Looking through the entries, count each line where the string "thumbnail" occurs, and write only the total.
*** Provided data ***
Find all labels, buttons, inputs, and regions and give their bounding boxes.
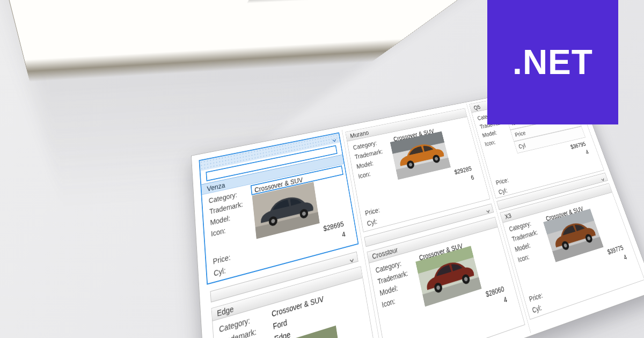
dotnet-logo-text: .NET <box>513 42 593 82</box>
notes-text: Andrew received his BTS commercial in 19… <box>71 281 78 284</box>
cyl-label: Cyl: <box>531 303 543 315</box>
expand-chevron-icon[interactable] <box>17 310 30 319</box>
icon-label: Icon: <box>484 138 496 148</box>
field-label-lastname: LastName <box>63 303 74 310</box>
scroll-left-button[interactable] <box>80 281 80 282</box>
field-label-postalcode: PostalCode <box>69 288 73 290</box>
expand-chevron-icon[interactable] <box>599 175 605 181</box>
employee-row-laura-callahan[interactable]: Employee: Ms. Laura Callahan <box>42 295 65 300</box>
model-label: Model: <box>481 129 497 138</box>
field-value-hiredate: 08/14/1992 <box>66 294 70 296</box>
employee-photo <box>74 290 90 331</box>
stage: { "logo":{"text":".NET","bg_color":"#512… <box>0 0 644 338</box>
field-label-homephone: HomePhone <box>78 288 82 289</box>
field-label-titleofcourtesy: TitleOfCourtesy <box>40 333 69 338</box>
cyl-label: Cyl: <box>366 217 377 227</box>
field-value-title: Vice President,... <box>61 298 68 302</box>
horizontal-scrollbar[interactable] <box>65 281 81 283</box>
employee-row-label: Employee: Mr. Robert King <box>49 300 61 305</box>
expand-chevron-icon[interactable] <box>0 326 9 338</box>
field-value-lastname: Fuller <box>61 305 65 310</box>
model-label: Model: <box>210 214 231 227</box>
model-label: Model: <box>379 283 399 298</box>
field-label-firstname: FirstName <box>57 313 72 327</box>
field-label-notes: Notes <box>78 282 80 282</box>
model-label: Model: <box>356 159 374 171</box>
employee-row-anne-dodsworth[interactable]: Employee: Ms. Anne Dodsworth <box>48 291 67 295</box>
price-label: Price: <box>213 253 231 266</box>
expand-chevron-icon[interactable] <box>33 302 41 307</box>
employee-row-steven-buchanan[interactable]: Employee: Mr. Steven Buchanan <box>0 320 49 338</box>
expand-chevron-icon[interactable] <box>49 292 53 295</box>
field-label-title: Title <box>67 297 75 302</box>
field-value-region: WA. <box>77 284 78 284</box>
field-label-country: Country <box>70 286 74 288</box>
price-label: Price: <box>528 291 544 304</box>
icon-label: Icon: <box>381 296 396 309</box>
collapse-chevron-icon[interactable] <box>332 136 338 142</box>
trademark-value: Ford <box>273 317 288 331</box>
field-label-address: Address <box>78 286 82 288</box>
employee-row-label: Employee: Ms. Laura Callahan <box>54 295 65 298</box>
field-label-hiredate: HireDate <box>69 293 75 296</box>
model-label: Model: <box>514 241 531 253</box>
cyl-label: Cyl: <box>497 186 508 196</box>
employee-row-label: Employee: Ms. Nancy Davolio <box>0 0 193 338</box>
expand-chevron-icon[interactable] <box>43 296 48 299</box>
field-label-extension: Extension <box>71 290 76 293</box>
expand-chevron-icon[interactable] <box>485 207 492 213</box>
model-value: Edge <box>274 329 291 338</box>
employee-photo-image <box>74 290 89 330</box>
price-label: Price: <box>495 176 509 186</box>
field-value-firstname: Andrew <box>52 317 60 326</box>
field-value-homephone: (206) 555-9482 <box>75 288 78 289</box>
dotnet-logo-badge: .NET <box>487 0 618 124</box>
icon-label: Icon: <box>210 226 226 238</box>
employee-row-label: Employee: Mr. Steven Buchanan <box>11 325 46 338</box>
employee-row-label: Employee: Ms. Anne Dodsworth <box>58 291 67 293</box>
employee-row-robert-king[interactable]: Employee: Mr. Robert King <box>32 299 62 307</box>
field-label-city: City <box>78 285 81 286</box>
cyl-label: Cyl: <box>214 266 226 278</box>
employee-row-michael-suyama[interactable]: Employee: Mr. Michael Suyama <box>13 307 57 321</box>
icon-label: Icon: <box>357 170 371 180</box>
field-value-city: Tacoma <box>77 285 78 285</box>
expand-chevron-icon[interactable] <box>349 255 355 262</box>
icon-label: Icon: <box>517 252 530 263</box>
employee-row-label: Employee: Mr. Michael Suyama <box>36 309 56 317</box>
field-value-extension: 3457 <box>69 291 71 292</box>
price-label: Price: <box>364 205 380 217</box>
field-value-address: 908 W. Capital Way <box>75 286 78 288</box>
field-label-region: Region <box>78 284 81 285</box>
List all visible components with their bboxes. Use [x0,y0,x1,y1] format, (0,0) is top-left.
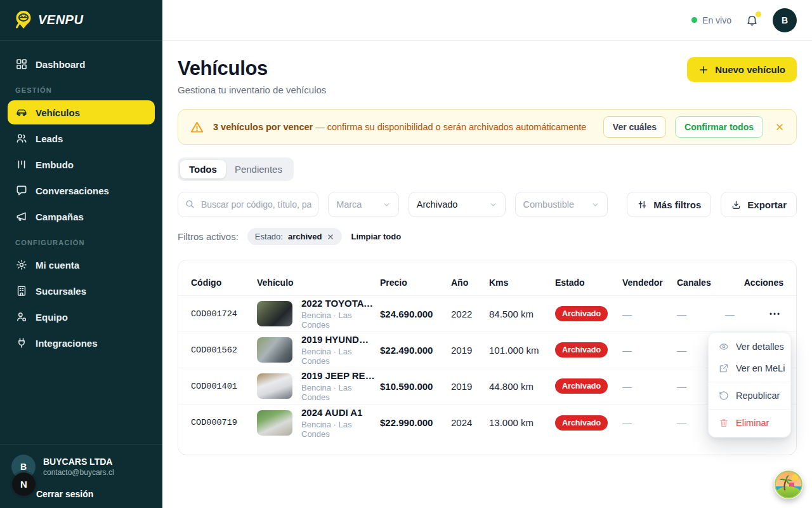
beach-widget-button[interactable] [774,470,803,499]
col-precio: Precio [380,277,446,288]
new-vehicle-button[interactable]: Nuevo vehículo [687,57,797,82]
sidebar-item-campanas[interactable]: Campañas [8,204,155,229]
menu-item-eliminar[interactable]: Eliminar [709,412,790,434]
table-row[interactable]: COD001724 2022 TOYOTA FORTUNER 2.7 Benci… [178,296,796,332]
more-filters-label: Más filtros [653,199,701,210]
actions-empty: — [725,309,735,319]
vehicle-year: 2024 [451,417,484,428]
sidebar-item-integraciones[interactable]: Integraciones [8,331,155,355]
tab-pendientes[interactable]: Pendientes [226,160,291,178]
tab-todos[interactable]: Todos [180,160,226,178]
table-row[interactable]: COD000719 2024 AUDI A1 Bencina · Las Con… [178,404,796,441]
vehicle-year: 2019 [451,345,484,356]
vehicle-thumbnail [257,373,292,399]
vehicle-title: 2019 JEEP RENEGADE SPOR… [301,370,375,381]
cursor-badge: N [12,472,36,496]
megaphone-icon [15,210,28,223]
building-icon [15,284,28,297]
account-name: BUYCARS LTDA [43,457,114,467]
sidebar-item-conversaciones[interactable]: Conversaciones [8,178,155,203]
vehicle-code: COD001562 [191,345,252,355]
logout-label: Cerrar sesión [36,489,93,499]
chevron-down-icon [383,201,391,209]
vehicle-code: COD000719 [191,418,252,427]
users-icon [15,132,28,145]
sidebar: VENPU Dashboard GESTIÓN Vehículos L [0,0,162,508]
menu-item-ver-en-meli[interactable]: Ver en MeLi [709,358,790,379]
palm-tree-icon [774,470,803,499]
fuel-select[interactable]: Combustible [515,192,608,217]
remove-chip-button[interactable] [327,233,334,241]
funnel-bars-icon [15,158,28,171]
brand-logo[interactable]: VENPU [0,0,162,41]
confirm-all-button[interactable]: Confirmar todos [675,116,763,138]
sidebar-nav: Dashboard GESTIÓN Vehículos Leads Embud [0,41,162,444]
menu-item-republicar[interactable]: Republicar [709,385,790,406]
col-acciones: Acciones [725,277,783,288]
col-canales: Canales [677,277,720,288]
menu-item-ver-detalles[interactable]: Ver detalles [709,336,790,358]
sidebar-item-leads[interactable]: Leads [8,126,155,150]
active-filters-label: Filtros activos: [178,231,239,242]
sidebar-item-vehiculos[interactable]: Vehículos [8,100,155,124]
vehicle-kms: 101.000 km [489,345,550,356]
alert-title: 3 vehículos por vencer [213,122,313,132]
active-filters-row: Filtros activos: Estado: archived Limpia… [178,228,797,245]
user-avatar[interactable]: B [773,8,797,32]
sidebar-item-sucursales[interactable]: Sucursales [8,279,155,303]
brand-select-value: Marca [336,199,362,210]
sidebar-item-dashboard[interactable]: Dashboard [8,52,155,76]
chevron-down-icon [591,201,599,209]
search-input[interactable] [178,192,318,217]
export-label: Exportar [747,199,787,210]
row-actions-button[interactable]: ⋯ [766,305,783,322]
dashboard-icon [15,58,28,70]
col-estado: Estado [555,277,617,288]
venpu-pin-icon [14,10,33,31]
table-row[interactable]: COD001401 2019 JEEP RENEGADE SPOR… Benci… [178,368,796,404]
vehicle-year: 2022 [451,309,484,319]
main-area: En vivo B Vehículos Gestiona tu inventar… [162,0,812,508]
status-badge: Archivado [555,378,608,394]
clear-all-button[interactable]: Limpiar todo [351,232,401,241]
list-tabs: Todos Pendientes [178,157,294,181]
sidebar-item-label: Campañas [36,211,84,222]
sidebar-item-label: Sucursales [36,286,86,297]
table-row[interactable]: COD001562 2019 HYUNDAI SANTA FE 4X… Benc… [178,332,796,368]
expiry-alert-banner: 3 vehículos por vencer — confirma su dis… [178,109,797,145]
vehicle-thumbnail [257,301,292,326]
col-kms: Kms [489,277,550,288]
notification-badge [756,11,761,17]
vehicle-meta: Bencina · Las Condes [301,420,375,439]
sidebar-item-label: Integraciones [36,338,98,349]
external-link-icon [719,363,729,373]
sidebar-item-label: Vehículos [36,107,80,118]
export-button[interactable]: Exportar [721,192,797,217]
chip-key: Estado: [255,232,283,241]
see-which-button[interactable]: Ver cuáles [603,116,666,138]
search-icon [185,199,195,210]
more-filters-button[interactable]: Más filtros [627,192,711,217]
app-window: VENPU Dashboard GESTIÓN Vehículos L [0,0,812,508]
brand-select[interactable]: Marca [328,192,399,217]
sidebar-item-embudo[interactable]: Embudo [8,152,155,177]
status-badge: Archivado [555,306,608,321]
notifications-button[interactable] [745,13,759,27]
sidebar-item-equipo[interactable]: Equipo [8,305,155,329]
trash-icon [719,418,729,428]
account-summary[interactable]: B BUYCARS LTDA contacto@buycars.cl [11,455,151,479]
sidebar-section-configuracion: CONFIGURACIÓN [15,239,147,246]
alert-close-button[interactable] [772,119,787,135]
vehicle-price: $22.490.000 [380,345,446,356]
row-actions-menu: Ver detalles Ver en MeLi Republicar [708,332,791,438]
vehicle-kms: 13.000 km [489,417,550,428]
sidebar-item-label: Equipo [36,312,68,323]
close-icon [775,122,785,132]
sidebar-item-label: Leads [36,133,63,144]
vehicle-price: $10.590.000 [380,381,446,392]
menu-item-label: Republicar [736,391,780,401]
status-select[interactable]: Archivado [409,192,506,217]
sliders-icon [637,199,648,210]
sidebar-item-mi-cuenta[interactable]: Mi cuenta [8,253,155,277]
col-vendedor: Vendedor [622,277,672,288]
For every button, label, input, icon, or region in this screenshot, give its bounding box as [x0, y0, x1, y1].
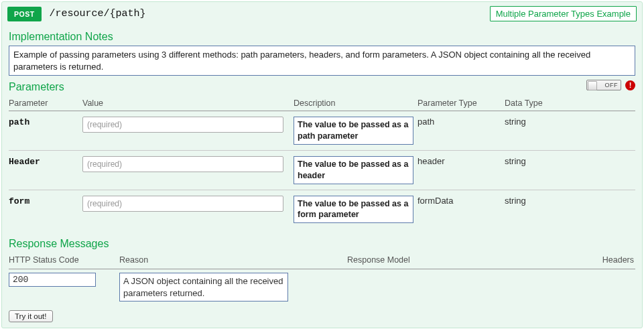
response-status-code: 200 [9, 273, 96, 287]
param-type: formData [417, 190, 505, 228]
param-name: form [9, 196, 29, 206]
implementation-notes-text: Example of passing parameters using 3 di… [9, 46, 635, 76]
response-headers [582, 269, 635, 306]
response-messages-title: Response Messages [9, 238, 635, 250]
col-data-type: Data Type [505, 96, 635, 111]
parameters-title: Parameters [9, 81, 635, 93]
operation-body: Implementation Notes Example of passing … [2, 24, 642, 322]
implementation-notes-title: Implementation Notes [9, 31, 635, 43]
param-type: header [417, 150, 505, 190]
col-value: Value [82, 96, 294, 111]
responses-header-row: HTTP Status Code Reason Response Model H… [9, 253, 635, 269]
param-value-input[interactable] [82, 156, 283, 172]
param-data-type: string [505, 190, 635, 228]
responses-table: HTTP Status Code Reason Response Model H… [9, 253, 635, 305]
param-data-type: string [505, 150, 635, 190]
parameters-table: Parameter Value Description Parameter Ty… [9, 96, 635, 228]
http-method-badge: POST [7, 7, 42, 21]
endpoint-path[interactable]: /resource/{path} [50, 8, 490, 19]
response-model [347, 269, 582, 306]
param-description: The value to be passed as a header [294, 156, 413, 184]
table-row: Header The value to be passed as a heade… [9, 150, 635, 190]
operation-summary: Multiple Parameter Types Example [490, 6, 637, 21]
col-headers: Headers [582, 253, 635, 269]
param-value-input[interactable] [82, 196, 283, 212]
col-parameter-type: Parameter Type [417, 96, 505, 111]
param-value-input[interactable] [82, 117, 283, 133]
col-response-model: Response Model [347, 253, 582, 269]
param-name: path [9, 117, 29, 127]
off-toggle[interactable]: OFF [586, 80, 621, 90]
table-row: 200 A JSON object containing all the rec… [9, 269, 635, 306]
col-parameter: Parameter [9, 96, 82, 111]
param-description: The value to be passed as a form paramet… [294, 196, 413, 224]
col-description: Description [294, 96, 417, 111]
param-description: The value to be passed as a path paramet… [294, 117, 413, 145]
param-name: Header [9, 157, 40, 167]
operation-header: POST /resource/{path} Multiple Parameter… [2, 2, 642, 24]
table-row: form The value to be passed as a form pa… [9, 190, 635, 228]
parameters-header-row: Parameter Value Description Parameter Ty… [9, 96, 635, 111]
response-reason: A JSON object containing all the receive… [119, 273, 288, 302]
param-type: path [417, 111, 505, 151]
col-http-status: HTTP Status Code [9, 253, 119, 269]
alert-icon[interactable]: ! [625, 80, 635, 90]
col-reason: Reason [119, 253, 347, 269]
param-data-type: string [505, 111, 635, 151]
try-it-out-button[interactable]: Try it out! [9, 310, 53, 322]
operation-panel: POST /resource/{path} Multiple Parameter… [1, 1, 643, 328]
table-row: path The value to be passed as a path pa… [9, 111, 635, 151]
*** End of Provided data ***
__Output of the task__.
2